◆ **Exercise**: Which lines in the entries below contain the string "been"? Show each of them in full.

◆ **Raw data**:
.....
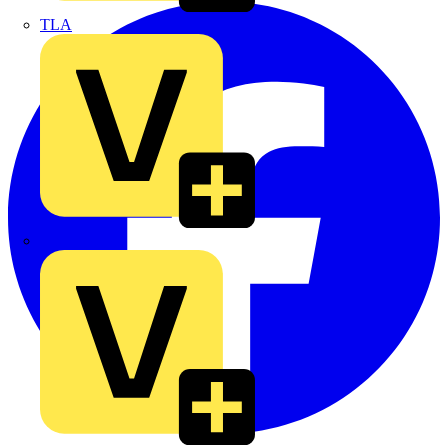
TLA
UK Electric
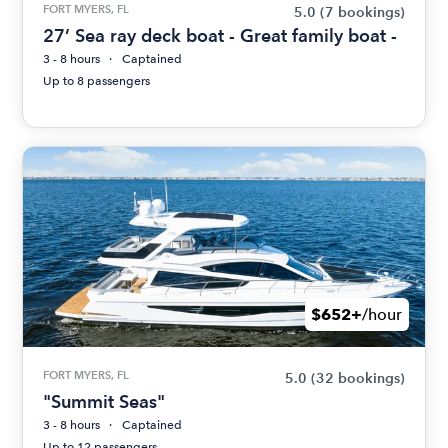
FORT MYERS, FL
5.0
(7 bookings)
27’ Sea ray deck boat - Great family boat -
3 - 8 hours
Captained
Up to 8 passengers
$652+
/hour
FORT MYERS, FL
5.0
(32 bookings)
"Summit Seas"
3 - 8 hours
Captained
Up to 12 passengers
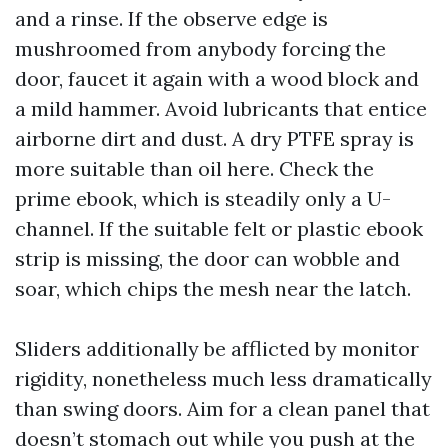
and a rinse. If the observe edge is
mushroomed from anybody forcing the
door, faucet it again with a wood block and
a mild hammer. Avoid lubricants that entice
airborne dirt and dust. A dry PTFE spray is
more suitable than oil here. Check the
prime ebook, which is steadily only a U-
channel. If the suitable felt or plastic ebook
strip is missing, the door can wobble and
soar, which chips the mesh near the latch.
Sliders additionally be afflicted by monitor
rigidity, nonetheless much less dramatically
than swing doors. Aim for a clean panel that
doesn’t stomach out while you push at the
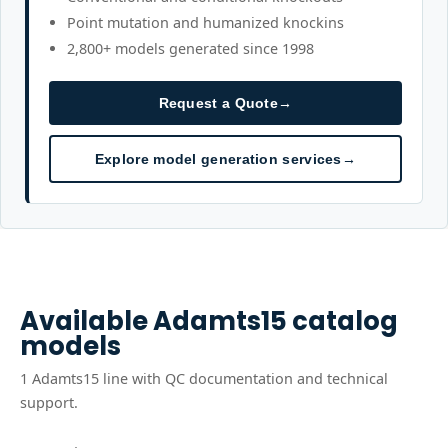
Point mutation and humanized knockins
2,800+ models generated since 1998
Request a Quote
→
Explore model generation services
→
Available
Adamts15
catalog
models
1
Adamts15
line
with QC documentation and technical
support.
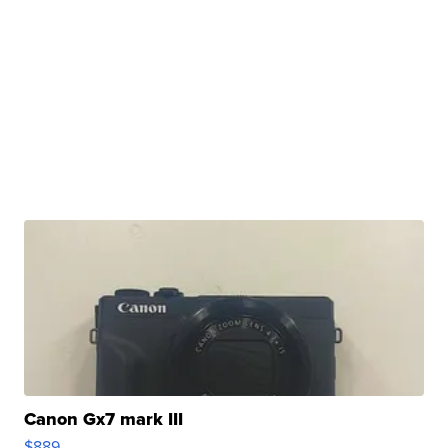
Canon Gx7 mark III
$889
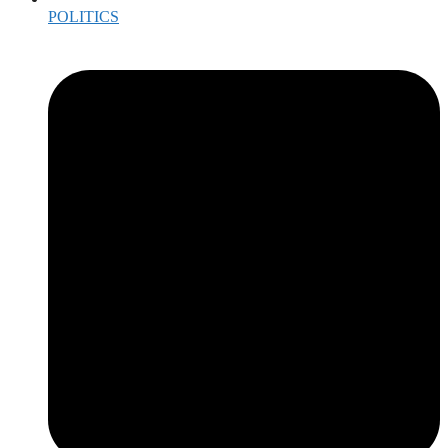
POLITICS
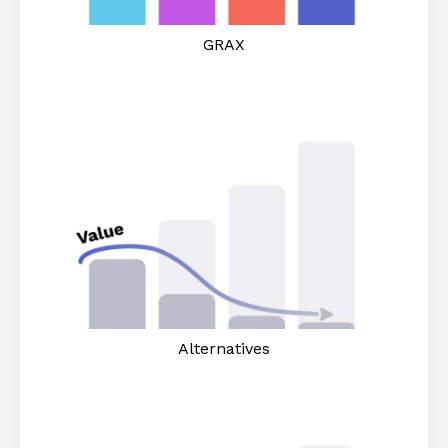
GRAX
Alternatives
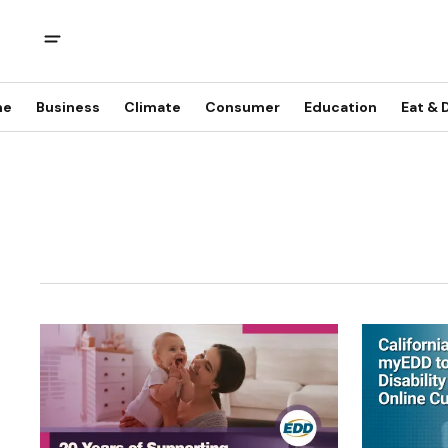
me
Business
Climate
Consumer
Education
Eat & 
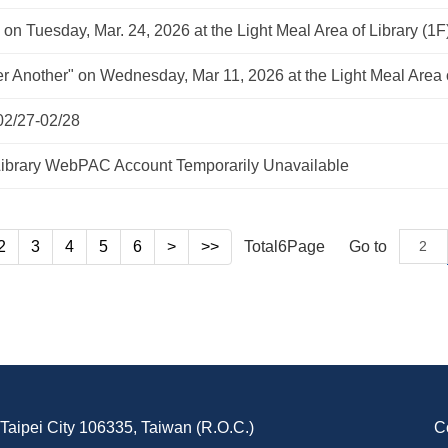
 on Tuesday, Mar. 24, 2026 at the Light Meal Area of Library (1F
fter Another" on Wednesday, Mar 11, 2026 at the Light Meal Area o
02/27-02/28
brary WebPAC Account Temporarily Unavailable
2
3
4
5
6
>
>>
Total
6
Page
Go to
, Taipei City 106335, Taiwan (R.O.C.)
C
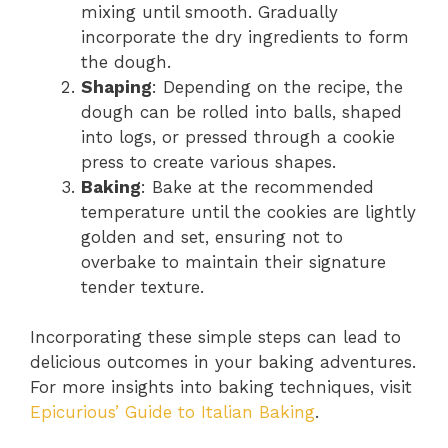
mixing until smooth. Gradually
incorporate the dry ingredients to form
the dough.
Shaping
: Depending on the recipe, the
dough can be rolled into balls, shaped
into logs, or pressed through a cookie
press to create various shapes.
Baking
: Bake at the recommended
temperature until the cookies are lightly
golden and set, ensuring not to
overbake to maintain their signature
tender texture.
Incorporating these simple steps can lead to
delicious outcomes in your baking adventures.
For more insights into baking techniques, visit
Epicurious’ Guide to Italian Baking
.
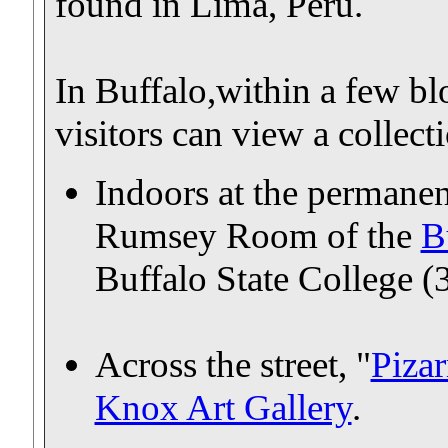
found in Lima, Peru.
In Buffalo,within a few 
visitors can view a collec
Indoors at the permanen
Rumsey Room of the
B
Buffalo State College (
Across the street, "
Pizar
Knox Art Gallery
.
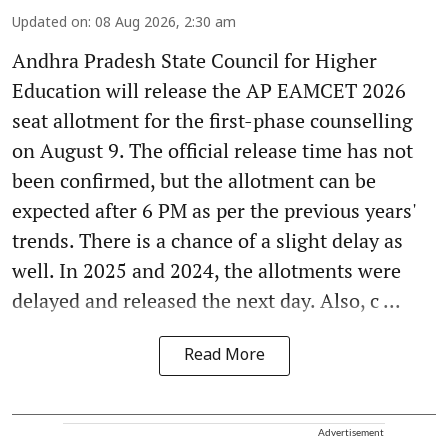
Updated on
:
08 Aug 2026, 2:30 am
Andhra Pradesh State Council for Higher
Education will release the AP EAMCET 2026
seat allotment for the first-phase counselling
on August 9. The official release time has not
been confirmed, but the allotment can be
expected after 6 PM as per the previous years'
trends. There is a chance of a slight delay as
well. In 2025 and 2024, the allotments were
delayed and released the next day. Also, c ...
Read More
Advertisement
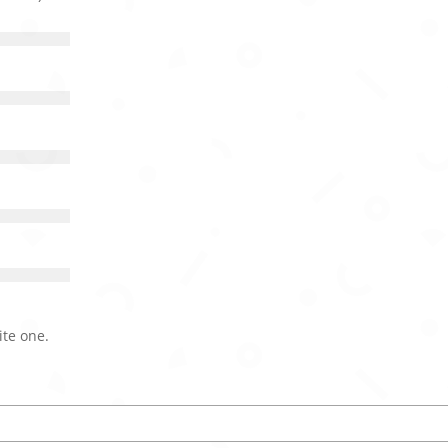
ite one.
.....
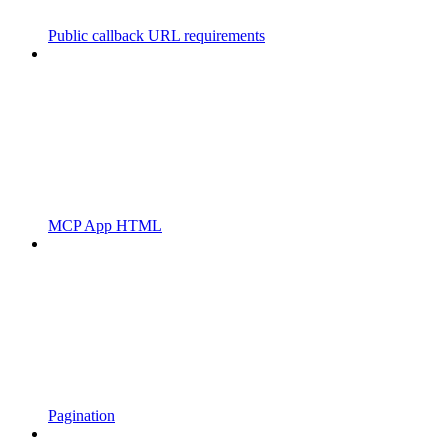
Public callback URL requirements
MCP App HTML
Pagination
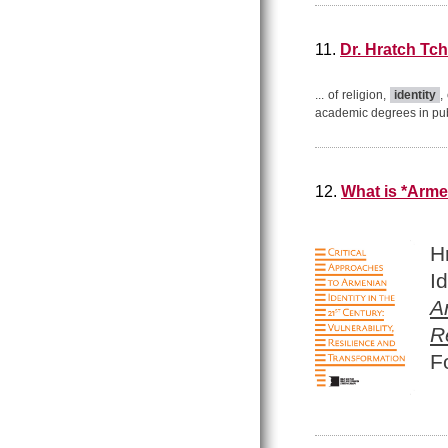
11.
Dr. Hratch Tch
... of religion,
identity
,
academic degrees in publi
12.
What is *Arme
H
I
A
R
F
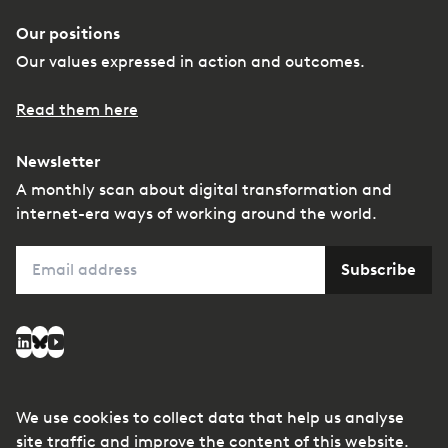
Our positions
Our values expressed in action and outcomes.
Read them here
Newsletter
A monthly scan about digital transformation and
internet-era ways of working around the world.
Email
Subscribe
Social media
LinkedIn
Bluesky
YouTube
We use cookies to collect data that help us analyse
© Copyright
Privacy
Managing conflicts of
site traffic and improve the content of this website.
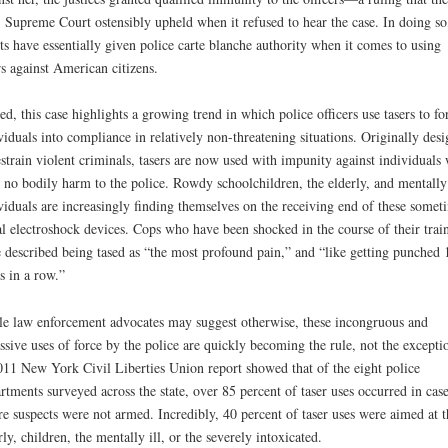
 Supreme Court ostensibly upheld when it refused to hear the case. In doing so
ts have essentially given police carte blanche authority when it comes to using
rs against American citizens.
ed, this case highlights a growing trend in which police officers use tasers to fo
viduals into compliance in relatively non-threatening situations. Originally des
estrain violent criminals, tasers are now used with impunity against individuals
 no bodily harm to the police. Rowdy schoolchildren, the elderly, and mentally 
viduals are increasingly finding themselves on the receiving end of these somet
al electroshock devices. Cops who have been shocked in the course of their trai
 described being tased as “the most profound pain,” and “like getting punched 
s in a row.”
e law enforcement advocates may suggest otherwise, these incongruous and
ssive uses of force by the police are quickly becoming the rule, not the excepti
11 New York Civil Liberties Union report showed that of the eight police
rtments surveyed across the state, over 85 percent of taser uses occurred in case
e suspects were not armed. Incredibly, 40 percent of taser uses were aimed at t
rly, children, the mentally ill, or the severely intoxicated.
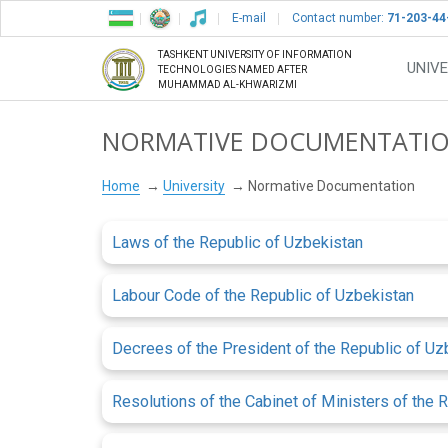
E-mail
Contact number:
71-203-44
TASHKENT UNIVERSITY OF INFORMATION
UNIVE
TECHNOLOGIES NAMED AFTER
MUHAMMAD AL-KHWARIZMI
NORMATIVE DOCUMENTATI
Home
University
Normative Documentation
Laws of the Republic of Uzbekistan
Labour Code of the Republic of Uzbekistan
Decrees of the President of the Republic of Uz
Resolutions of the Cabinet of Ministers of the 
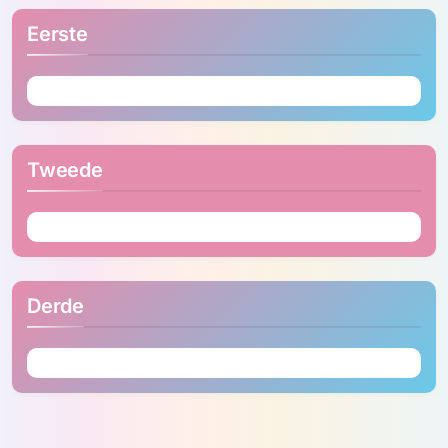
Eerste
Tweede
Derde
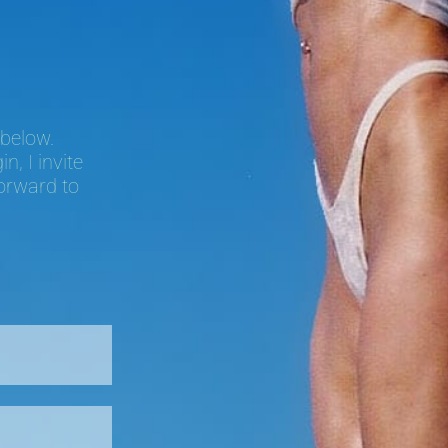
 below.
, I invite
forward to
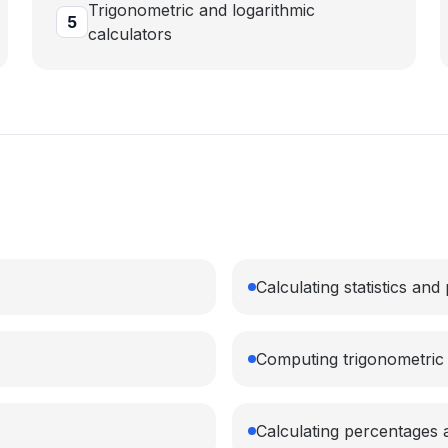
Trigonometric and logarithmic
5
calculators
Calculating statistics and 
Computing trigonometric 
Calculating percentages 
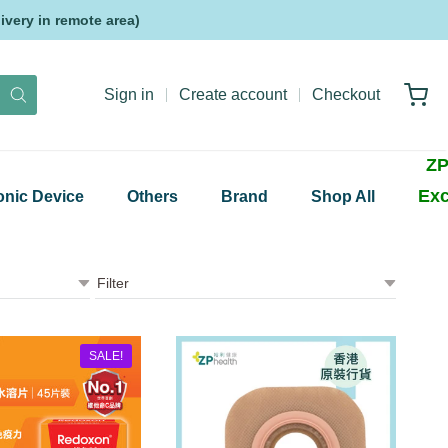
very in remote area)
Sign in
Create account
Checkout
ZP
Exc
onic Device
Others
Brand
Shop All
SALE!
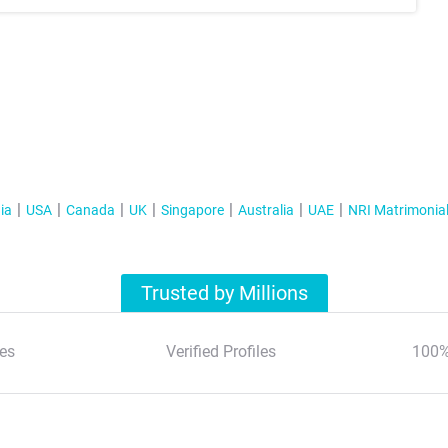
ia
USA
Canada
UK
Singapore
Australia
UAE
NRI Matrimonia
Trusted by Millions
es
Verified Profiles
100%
.....
◆ **Expected answer**:
been confirmed, but the allotment can be
al electroshock devices. Cops who have been shocked in the course of their trai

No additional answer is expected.